[Saved data entries]:
________________________

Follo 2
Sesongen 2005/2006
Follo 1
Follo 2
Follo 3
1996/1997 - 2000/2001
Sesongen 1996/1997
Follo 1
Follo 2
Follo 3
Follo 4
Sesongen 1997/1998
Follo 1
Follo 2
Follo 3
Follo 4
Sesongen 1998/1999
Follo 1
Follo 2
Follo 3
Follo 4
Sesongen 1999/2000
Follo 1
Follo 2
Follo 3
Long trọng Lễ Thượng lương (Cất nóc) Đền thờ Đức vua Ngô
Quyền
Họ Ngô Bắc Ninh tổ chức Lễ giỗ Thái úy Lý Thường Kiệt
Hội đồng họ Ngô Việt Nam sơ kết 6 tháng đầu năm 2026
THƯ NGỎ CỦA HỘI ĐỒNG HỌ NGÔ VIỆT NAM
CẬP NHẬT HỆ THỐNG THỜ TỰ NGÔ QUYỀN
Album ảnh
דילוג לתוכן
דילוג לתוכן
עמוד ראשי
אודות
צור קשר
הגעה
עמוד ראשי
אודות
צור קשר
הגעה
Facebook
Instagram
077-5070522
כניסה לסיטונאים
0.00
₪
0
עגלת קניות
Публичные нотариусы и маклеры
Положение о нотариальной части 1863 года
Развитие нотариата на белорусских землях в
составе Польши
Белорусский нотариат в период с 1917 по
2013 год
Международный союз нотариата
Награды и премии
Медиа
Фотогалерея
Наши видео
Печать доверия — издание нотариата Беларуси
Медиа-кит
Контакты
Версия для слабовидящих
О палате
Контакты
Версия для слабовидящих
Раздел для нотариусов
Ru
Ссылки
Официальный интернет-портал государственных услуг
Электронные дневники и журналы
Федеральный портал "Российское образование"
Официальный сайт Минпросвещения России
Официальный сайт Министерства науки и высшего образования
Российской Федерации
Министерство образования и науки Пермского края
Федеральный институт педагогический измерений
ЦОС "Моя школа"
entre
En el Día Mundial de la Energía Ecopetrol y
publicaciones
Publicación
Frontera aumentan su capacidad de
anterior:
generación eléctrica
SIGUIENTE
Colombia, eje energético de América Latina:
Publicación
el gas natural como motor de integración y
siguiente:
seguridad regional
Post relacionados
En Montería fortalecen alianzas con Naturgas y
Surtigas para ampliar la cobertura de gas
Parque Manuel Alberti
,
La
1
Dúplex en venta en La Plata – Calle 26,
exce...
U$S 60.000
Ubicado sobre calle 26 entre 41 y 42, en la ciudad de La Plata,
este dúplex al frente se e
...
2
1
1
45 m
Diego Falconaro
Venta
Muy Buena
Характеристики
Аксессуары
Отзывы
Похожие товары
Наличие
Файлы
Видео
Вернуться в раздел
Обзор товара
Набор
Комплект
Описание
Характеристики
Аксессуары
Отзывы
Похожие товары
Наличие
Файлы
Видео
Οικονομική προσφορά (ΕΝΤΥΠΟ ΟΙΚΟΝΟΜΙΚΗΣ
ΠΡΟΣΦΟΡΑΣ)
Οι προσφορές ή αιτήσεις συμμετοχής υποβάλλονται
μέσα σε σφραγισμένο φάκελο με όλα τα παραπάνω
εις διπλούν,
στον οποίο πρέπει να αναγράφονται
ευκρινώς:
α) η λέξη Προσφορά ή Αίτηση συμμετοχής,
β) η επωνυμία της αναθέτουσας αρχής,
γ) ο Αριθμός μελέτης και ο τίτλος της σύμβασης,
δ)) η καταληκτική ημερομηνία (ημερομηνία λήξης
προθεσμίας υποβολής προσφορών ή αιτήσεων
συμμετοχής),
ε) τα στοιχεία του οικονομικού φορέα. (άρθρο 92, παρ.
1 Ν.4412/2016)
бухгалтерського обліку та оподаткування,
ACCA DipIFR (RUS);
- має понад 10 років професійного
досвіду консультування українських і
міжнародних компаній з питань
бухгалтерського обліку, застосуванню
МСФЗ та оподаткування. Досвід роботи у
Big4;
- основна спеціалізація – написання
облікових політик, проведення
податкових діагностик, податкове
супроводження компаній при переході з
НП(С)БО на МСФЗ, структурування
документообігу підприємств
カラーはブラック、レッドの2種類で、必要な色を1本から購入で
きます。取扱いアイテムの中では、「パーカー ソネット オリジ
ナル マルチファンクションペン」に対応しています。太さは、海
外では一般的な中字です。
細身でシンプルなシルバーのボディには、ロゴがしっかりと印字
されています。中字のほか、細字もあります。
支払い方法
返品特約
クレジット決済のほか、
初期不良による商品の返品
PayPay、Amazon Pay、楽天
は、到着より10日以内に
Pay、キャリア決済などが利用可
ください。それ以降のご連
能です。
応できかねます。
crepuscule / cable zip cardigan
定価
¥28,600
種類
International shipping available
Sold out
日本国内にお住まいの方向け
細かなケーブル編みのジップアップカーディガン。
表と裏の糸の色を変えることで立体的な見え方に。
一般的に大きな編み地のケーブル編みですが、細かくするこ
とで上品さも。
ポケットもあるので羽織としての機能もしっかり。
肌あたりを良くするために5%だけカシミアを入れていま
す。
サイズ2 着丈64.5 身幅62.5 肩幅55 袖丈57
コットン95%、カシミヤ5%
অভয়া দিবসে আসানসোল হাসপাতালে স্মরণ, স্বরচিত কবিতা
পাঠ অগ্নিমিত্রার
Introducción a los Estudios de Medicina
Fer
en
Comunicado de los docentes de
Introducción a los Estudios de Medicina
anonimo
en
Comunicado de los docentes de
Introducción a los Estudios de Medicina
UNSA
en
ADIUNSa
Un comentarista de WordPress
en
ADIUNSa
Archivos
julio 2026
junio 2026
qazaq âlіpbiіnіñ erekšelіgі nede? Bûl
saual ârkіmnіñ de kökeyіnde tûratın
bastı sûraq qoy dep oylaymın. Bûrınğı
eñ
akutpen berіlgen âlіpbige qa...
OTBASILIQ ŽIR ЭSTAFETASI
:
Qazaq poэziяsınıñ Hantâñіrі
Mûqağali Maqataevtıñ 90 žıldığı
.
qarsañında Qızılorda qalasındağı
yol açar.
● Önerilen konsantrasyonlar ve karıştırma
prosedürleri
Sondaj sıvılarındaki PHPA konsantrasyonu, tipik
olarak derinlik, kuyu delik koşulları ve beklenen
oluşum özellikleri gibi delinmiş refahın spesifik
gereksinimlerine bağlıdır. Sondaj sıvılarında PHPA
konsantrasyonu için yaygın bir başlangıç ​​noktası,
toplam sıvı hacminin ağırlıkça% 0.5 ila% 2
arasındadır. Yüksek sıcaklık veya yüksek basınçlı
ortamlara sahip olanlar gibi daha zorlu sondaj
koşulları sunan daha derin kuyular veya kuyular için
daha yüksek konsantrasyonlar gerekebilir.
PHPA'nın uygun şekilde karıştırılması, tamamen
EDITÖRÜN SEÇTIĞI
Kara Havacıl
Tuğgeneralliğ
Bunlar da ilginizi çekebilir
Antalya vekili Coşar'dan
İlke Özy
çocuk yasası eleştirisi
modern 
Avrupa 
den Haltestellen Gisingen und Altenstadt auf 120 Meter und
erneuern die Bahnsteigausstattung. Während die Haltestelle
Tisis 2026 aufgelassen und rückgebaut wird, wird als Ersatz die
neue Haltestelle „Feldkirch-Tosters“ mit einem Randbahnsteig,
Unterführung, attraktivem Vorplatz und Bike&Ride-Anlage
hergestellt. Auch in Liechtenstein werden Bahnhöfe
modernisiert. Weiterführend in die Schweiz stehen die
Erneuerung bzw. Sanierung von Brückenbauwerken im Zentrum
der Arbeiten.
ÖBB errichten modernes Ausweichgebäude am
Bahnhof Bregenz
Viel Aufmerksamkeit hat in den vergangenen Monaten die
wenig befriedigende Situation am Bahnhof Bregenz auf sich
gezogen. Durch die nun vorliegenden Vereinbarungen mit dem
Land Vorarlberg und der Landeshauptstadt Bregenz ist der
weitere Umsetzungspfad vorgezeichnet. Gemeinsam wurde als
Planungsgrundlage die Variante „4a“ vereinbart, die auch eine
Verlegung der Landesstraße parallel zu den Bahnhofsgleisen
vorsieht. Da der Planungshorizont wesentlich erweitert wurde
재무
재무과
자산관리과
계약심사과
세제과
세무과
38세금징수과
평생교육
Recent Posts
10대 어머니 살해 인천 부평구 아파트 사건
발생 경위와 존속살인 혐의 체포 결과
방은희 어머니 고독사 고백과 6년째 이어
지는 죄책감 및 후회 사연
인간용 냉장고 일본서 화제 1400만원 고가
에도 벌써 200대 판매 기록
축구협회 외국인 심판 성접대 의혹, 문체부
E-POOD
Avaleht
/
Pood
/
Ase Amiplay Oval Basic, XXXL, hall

________________________

[Task directions]: From the records above, extract exactly and only the lines that begin at the line with "στον οποίο πρέπει να αναγράφονται" and stop after the line with "бухгалтерського обліку, застосуванню".

[Result of this exercise]:
στον οποίο πρέπει να αναγράφονται
ευκρινώς:
α) η λέξη Προσφορά ή Αίτηση συμμετοχής,
β) η επωνυμία της αναθέτουσας αρχής,
γ) ο Αριθμός μελέτης και ο τίτλος της σύμβασης,
δ)) η καταληκτική ημερομηνία (ημερομηνία λήξης
προθεσμίας υποβολής προσφορών ή αιτήσεων
συμμετοχής),
ε) τα στοιχεία του οικονομικού φορέα. (άρθρο 92, παρ.
1 Ν.4412/2016)
бухгалтерського обліку та оподаткування,
ACCA DipIFR (RUS);
- має понад 10 років професійного
досвіду консультування українських і
міжнародних компаній з питань
бухгалтерського обліку, застосуванню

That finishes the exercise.